--- RECORDED DATA ---

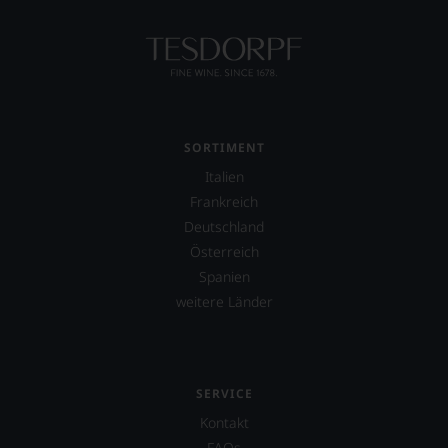
Schweizer
Ausgabe,
die
sich
an
der
dortigen
Wein-
SORTIMENT
und
Gastronomieszene
Italien
ausrichtet.
Frankreich
Deutschland
Österreich
Spanien
weitere Länder
SERVICE
Kontakt
FAQs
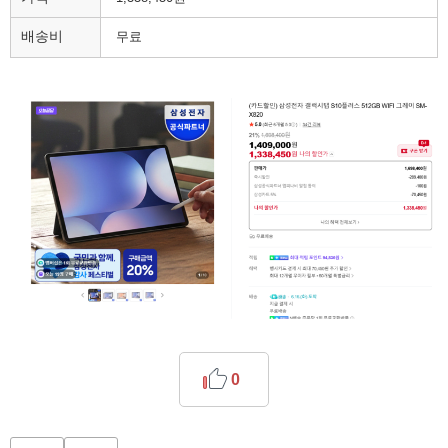
배송비
무료
0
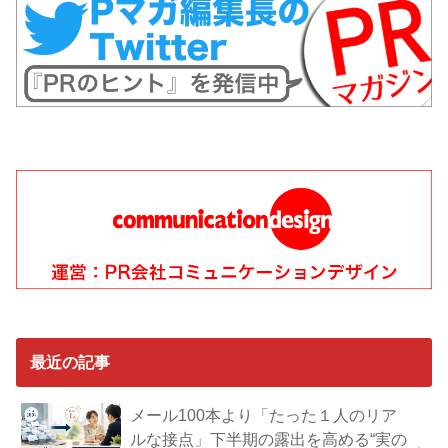
最近の記事
メール100本より「たった１人のリア
ルな接点」下半期の露出を高める“実の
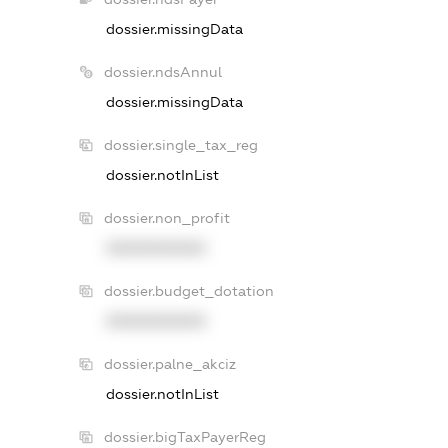
dossier.missingData
dossier.ndsAnnul
dossier.missingData
dossier.single_tax_reg
dossier.notInList
dossier.non_profit
XXXXXXXXXX
dossier.budget_dotation
XXXXXXXXXX
dossier.palne_akciz
dossier.notInList
dossier.bigTaxPayerReg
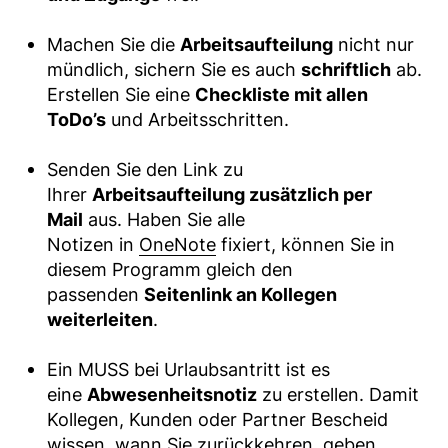
Machen Sie die
Arbeitsaufteilung
nicht nur
mündlich, sichern Sie es auch
schriftlich
ab.
Erstellen Sie eine
Checkliste mit allen
ToDo’s
und Arbeitsschritten.
Senden Sie den Link zu
Ihrer
Arbeitsaufteilung zusätzlich per
Mail
aus. Haben Sie alle
Notizen in
OneNote
fixiert, können Sie in
diesem Programm gleich den
passenden
Seitenlink an Kollegen
weiterleiten
.
Ein MUSS bei Urlaubsantritt ist es
eine
Abwesenheitsnotiz
zu erstellen. Damit
Kollegen, Kunden oder Partner Bescheid
wissen, wann Sie zurückkehren, geben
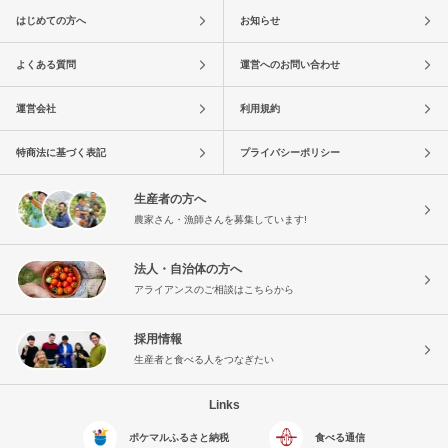
はじめての方へ
お知らせ
よくある質問
運営へのお問い合わせ
運営会社
利用規約
特商法に基づく表記
プライバシーポリシー
生産者の方へ
農家さん・漁師さんを募集しています!
法人・自治体の方へ
アライアンスのご相談はこちらから
採用情報
生産者と食べる人をつなぎたい
Links
ポケマルふるさと納税
食べる通信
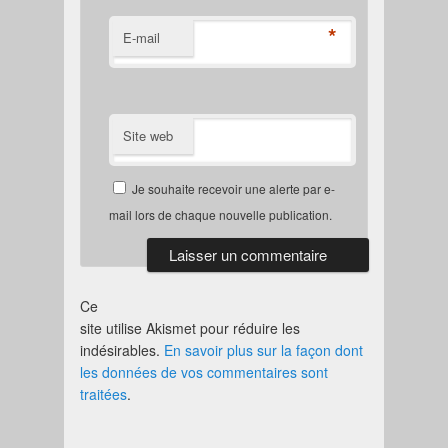
*
E-mail
Site web
Je souhaite recevoir une alerte par e-
mail lors de chaque nouvelle publication.
Ce
site utilise Akismet pour réduire les
indésirables.
En savoir plus sur la façon dont
les données de vos commentaires sont
traitées
.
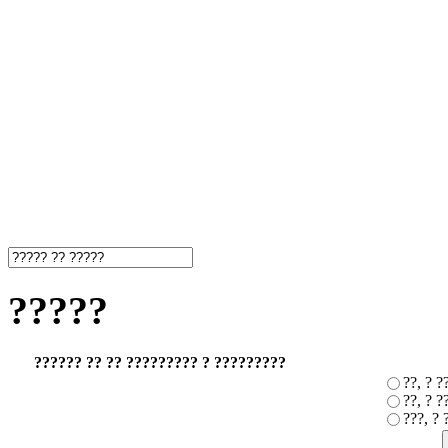
?????
?????? ?? ?? ????????? ? ?????????
??, ? 
??, ? ?
???, ?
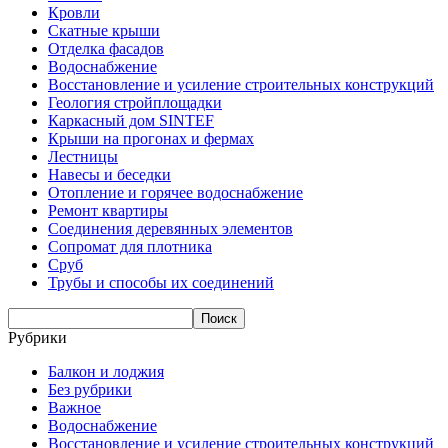
Кровли
Скатные крыши
Отделка фасадов
Водоснабжение
Восстановление и усиление строительных конструкций
Геология стройплощадки
Каркасный дом SINTEF
Крыши на прогонах и фермах
Лестницы
Навесы и беседки
Отопление и горячее водоснабжение
Ремонт квартиры
Соединения деревянных элементов
Сопромат для плотника
Сруб
Трубы и способы их соединений
Рубрики
Балкон и лоджия
Без рубрики
Важное
Водоснабжение
Восстановление и усиление строительных конструкций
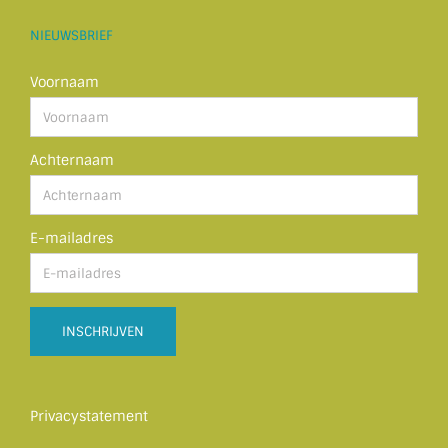
NIEUWSBRIEF
Voornaam
Achternaam
E-mailadres
Privacystatement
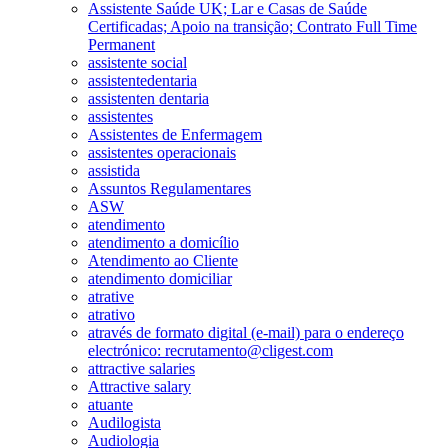
Assistente Saúde UK; Lar e Casas de Saúde
Certificadas; Apoio na transição; Contrato Full Time
Permanent
assistente social
assistentedentaria
assistenten dentaria
assistentes
Assistentes de Enfermagem
assistentes operacionais
assistida
Assuntos Regulamentares
ASW
atendimento
atendimento a domicílio
Atendimento ao Cliente
atendimento domiciliar
atrative
atrativo
através de formato digital (e-mail) para o endereço
electrónico: recrutamento@cligest.com
attractive salaries
Attractive salary
atuante
Audilogista
Audiologia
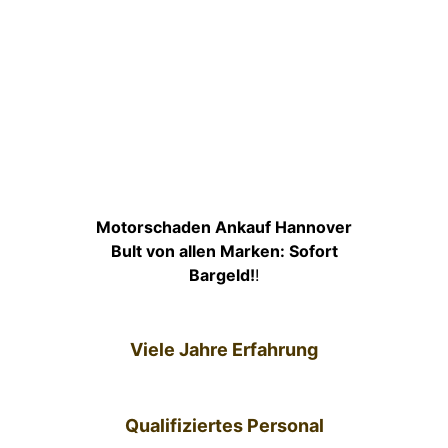
Motorschaden Ankauf Hannover
Bult von allen Marken: Sofort
Bargeld!
!
Viele Jahre Erfahrung
Qualifiziertes Personal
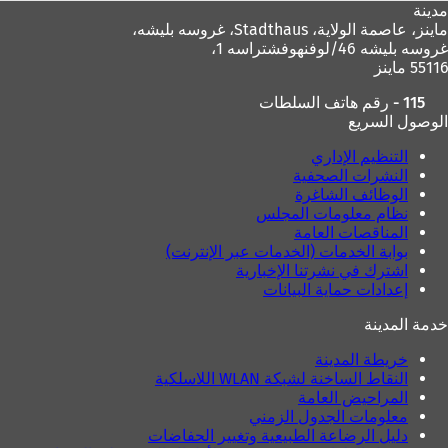
مدينة
ماينز، عاصمة الولاية،
Stadthaus، غروسه بليشه،
غروسه بليشه 46/لوفنهوفشتراسه 1،
55116 ماينز
115 - رقم هاتف السلطات
الوصول السريع
التنظيم الإداري
النشرات الصحفية
الوظائف الشاغرة
نظام معلومات المجلس
المناقصات العامة
بوابة الخدمات (الخدمات عبر الإنترنت)
اشترك في نشرتنا الإخبارية
إعدادات حماية البيانات
خدمة المدينة
خريطة المدينة
النقاط الساخنة لشبكة WLAN اللاسلكية
المراحيض العامة
معلومات الجدول الزمني
دليل الرضاعة الطبيعية وتغيير الحفاضات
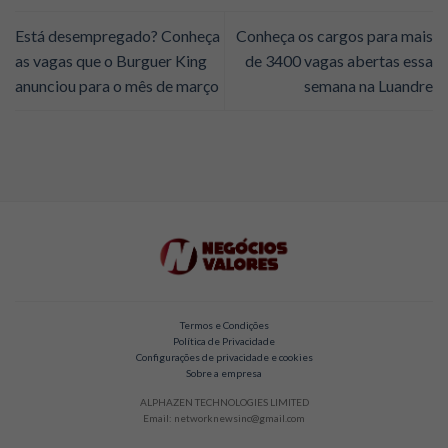
Está desempregado? Conheça
Conheça os cargos para mais
as vagas que o Burguer King
de 3400 vagas abertas essa
anunciou para o mês de março
semana na Luandre
Termos e Condições
Política de Privacidade
Configurações de privacidade e cookies
Sobre a empresa
ALPHAZEN TECHNOLOGIES LIMITED
Email: networknewsinc@gmail.com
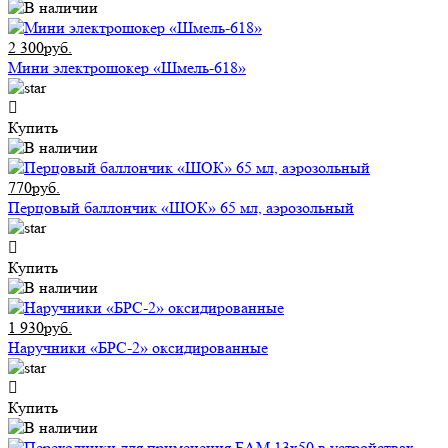
2 300руб.
Мини электрошокер «Шмель-618»
Купить
770руб.
Перцовый баллончик «ШОК» 65 мл, аэрозольный
Купить
1 930руб.
Наручники «БРС-2» оксидированные
Купить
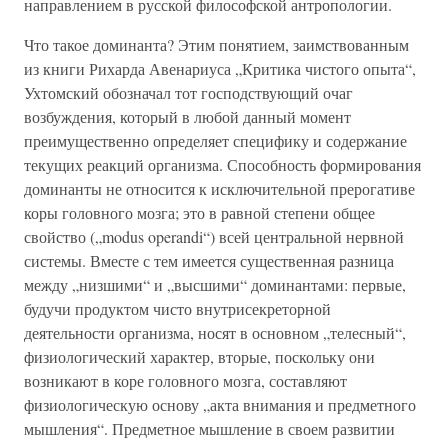
направлением в русской философской антропологии.
Что такое доминанта? Этим понятием, заимствованным
из книги Рихарда Авенариуса „Критика чистого опыта“,
Ухтомский обозначал тот господствующий очаг
возбуждения, который в любой данный момент
преимущественно определяет специфику и содержание
текущих реакций организма. Способность формирования
доминанты не относится к исключительной прерогативе
коры головного мозга; это в равной степени общее
свойство („modus operandi“) всей центральной нервной
системы. Вместе с тем имеется существенная разница
между „низшими“ и „высшими“ доминантами: первые,
будучи продуктом чисто внутрисекреторной
деятельности организма, носят в основном „телесный“,
физиологический характер, вторые, поскольку они
возникают в коре головного мозга, составляют
физиологическую основу „акта внимания и предметного
мышления“. Предметное мышление в своем развитии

---

▸ ACTION ITEM
The line holding "Deutschland" starts the copy and the line holding "Machen Sie die" ends it. Repeat those two lines above and all between them exactly, leaving out pictures.

▸ SOLUTION FOR THIS PROBLEM
Deutschland
Österreich
Spanien
weitere Länder
SERVICE
Kontakt
FAQs
배송비
무료
0
最近の記事
メール100本より「たった１人のリア
ルな接点」下半期の露出を高める“実の
dossier.missingData
dossier.ndsAnnul
dossier.missingData
dossier.single_tax_reg
dossier.notInList
dossier.non_profit
XXXXXXXXXX
dossier.budget_dotation
XXXXXXXXXX
dossier.palne_akciz
dossier.notInList
dossier.bigTaxPayerReg
Machen Sie die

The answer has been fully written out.